Beginnings
- Author: David Weber, Charles E. Gannon, Timothy Zahn, Joelle Presby.
- Cover artist: David Mattingly
- Language: English
- Series: Honorverse
- Genre: Military science fiction
- Publisher: Baen Books
- Publication date: July 2013
- Publication place: United States
- Media type: Print (hardcover)
- ISBN: 9781451639032
- Preceded by: House of Steel

= Beginnings (Honorverse) =

Beginnings is the sixth volume in the Worlds of Honor series in the Honorverse. It was published by Baen Books on July 2, 2013.

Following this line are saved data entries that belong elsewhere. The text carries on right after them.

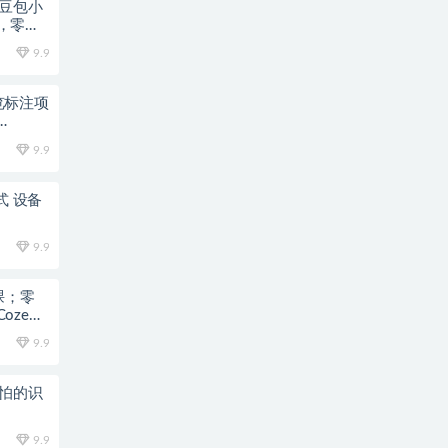
梦豆包小
，零基
9.9
浏览标注项
9.9
式 设备
9.9
统课；零
oze工
9.9
可怕的识
9.9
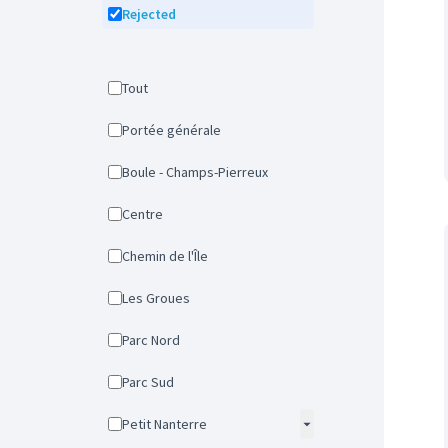
Rejected
Tout
Portée générale
Boule - Champs-Pierreux
Centre
Chemin de l'Île
Les Groues
Parc Nord
Parc Sud
Petit Nanterre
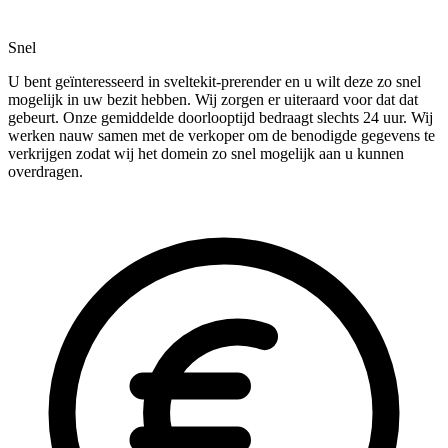
Snel
U bent geïnteresseerd in sveltekit-prerender en u wilt deze zo snel
mogelijk in uw bezit hebben. Wij zorgen er uiteraard voor dat dat
gebeurt. Onze gemiddelde doorlooptijd bedraagt slechts 24 uur. Wij
werken nauw samen met de verkoper om de benodigde gegevens te
verkrijgen zodat wij het domein zo snel mogelijk aan u kunnen
overdragen.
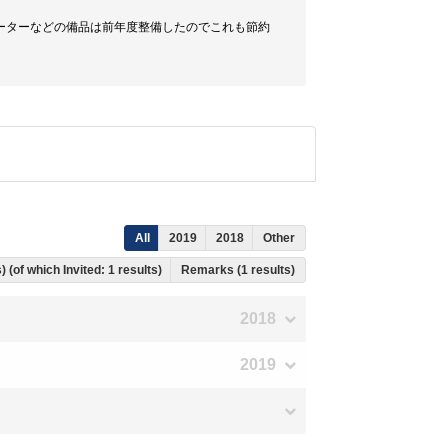
ーターなどの備品は前年度整備したのでこれも節約
All
2019
2018
Other
) (of which Invited: 1 results)
Remarks (1 results)
2018
2019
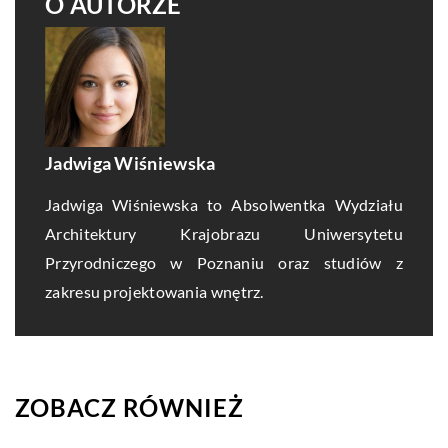
O AUTORZE
Jadwiga Wiśniewska
Jadwiga Wiśniewska to Absolwentka Wydziału
Architektury Krajobrazu Uniwersytetu
Przyrodniczego w Poznaniu oraz studiów z
zakresu projektowania wnętrz.
ZOBACZ RÓWNIEŻ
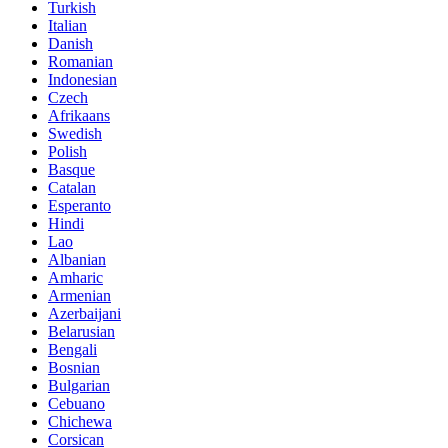
Turkish
Italian
Danish
Romanian
Indonesian
Czech
Afrikaans
Swedish
Polish
Basque
Catalan
Esperanto
Hindi
Lao
Albanian
Amharic
Armenian
Azerbaijani
Belarusian
Bengali
Bosnian
Bulgarian
Cebuano
Chichewa
Corsican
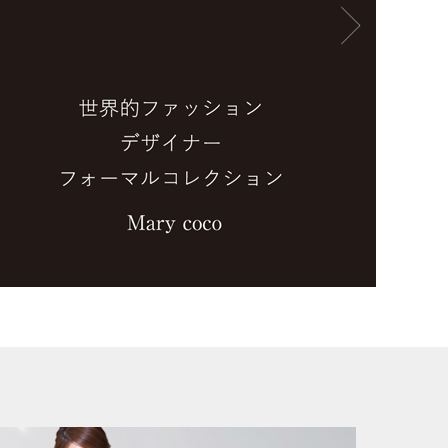
サービス
ユーズド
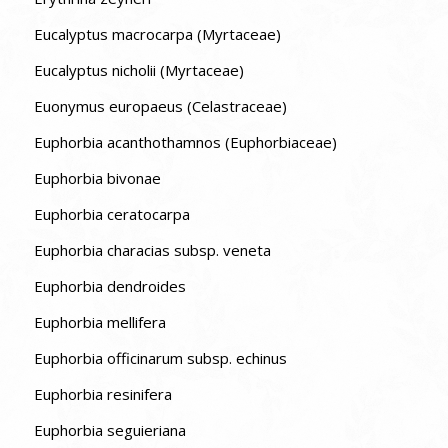
Eucalyptus macrocarpa (Myrtaceae)
Eucalyptus nicholii (Myrtaceae)
Euonymus europaeus (Celastraceae)
Euphorbia acanthothamnos (Euphorbiaceae)
Euphorbia bivonae
Euphorbia ceratocarpa
Euphorbia characias subsp. veneta
Euphorbia dendroides
Euphorbia mellifera
Euphorbia officinarum subsp. echinus
Euphorbia resinifera
Euphorbia seguieriana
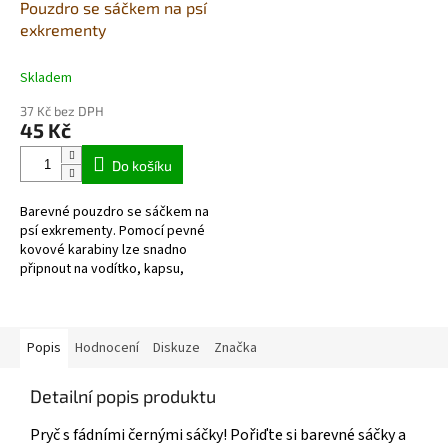
Pouzdro se sáčkem na psí
exkrementy
Skladem
37 Kč bez DPH
45 Kč
Do košíku
Barevné pouzdro se sáčkem na
psí exkrementy. Pomocí pevné
kovové karabiny lze snadno
připnout na vodítko, kapsu,
tašku, batoh atd. Pryč s fádními
černými sáčky!...
Popis
Hodnocení
Diskuze
Značka
Detailní popis produktu
Pryč s fádními černými sáčky! Pořiďte si barevné sáčky a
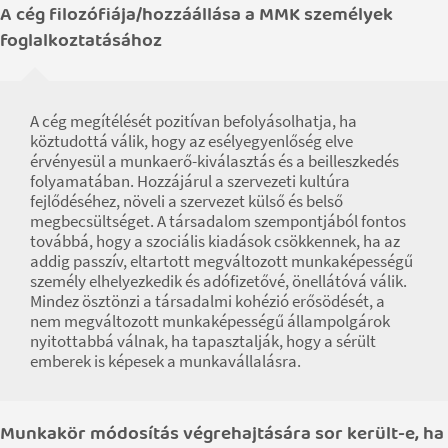
A cég filozófiája/hozzáállása a MMK személyek
foglalkoztatásához
A cég megítélését pozitívan befolyásolhatja, ha
köztudottá válik, hogy az esélyegyenlőség elve
érvényesül a munkaerő-kiválasztás és a beilleszkedés
folyamatában. Hozzájárul a szervezeti kultúra
fejlődéséhez, növeli a szervezet külső és belső
megbecsültséget. A társadalom szempontjából fontos
továbbá, hogy a szociális kiadások csökkennek, ha az
addig passzív, eltartott megváltozott munkaképességű
személy elhelyezkedik és adófizetővé, önellátóvá válik.
Mindez ösztönzi a társadalmi kohézió erősödését, a
nem megváltozott munkaképességű állampolgárok
nyitottabbá válnak, ha tapasztalják, hogy a sérült
emberek is képesek a munkavállalásra.
Munkakör módosítás végrehajtására sor került-e, ha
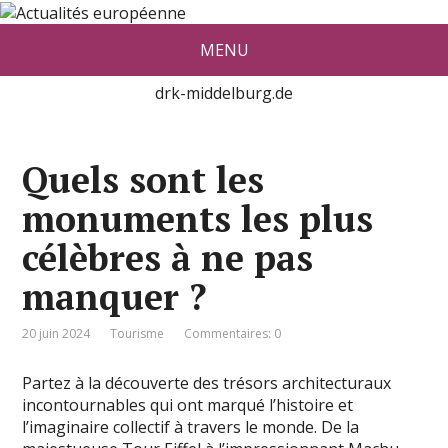
Actualité européenne vue par De
MENU
red Konrad Middelburg
drk-middelburg.de
Quels sont les
monuments les plus
célèbres à ne pas
manquer ?
20 juin 2024
Tourisme
Commentaires: 0
Partez à la découverte des trésors architecturaux
incontournables qui ont marqué l’histoire et
l’imaginaire collectif à travers le monde. De la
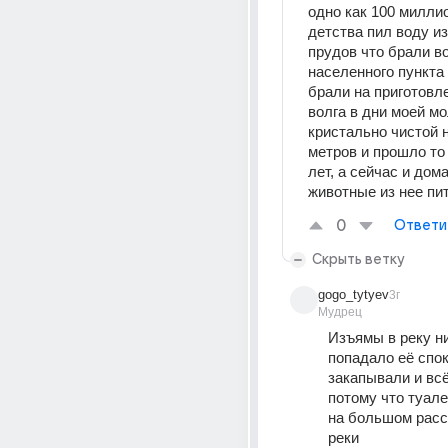
одно как 100 миллио
детства пил воду из 
прудов что брали во
населенного пункта и
брали на приготовле
волга в дни моей м
кристально чистой н
метров и прошло то 
лет, а сейчас и дом
животные из нее пит
0
Ответи
Скрыть ветку
gogo_tytyev
3г
Мудрец
Изъямы в реку ни
попадало её спок
закапывали и всё
потому что туале
на большом расст
реки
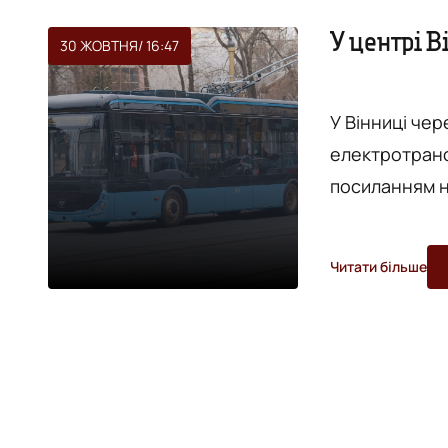
У центрі 
30 ЖОВТНЯ
/ 16:47
У Вінниці че
електротранспорту на 
посиланням на 
про наступні ділянки: - Залізничний в
Соборна, - К
Читати більше
Електромережа. Станом на 16:30 "тягучка" на С
мосту, затор
сторон...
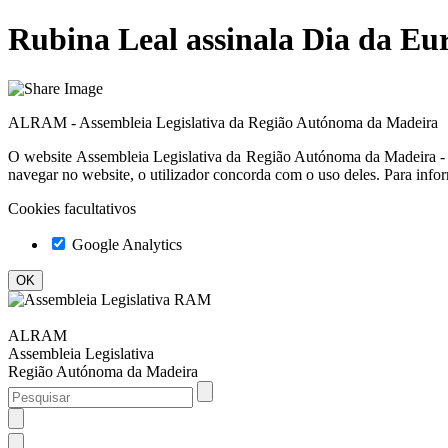
Rubina Leal assinala Dia da Eur
ALRAM - Assembleia Legislativa da Região Autónoma da Madeira
O website
Assembleia Legislativa da Região Autónoma da Madeir
navegar no website, o utilizador concorda com o uso deles. Para info
Cookies facultativos
Google Analytics
ALRAM
Assembleia Legislativa
Região Autónoma da Madeira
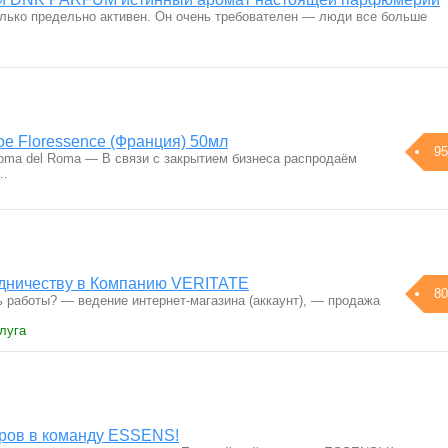
лько предельно активен. Он очень требователен — люди все больше
 Floressence (Франция) 50мл
95
oma del Roma — В связи с закрытием бизнеса распродаём
о…
дничеству в Компанию VERITATE
80
ь работы? — ведение интернет-магазина (аккаунт), — продажа
луга
ров в команду ESSENS!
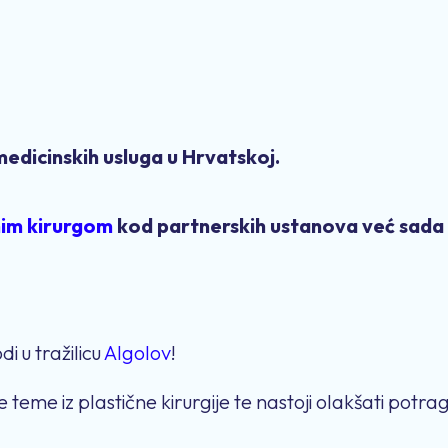
 medicinskih usluga u Hrvatskoj.
nim kirurgom
kod partnerskih ustanova već sada 
i u tražilicu
Algolov
!
 teme iz plastične kirurgije te nastoji olakšati pot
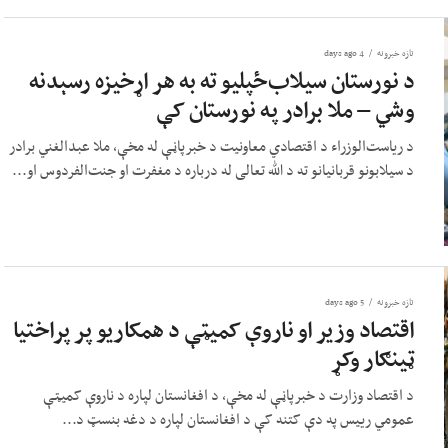
تازه خبرونه
4 days ago
د نورستان سیلاب‌ځپلیو ته به هر اړخیزه رسېدنه
وشي – ملا برادر په نورستان کې
د ریاست‌الوزراء د اقتصادي معاونیت د خبرپاڼې له مخې، ملا عبدالغني برادر
د سیلابونو قربانیانو ته د الله تعالی له درباره د مغفرت او جنت‌الفردوس او...
تازه خبرونه
5 days ago
اقتصاد وزیر او ناروې کمیټې د همکاریو پر پراختیا
ټینګار وکړ
د اقتصاد وزارت د خبرپاڼې له مخې، د افغانستان لپاره د ناروې کمیټې
عمومي رییس په دې کتنه کې د افغانستان لپاره د دغه بنسټ د...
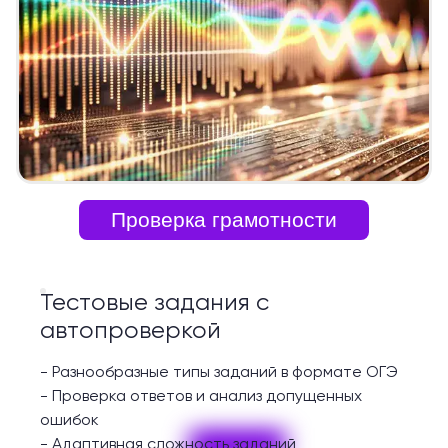
Проверка грамотности
Тестовые задания с
автопроверкой
-
Разнообразные типы заданий в формате ОГЭ
-
Проверка ответов и анализ допущенных
ошибок
-
Адаптивная сложность заданий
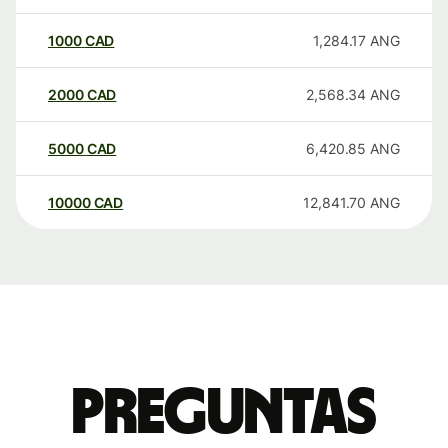
1000
CAD
1,284.17
ANG
2000
CAD
2,568.34
ANG
5000
CAD
6,420.85
ANG
10000
CAD
12,841.70
ANG
Preguntas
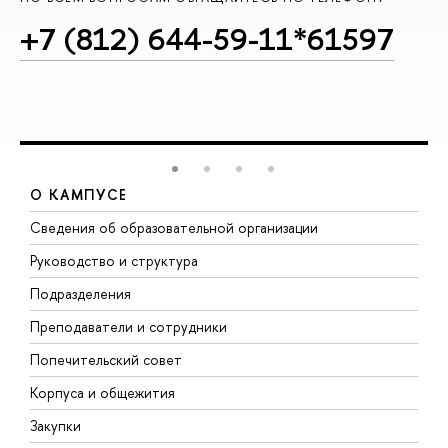
+7 (812) 644-59-11*61597
О КАМПУСЕ
Сведения об образовательной организации
М
Руководство и структура
М
Подразделения
Д
Преподаватели и сотрудники
О
Попечительский совет
П
Корпуса и общежития
П
Закупки
Д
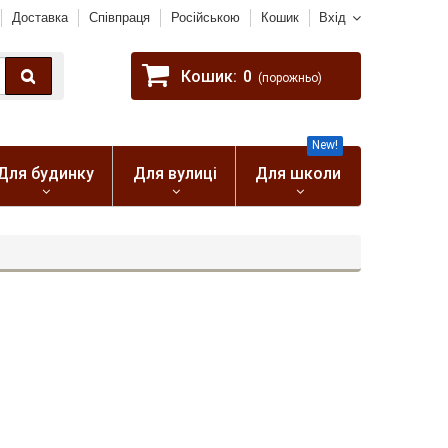
Доставка
Співпраця
Російською
Кошик
Вхід
Кошик:
0
(порожньо)
New!
Для будинку
Для вулиці
Для школи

The book includes five stories:
- "By the Book" by Charles E. Gannon is an atypical story because it is set in the Solar System in the near future, more than 1200 years before any other story in the Honorverse.
- "A Call to Arms" by Timothy Zahn, is set in the beginnings of the Kingdom of Manticore, with the only attack on it before Honor Harrington's epoch.
  - This was later re-worked into a book of the same name, by David Weber & Timothy Zahn with Thomas Pope, published in September 2015 as the second of the Manticore Ascendant series.
- "Beauty and the Beast" by David Weber, with the difficult beginnings of the relationship between Honor's future parents on Beowulf.
- "The Best Laid Plans" by David Weber, where the young Honor meets the treecat Laughs Brightly.
- "Obligated Service" by Joelle Presby, where a young Grayson woman who joined the Navy by obligation to her family changes her views, her situation and the situation of those around her. This story develops the story begun in the "Grayson letters".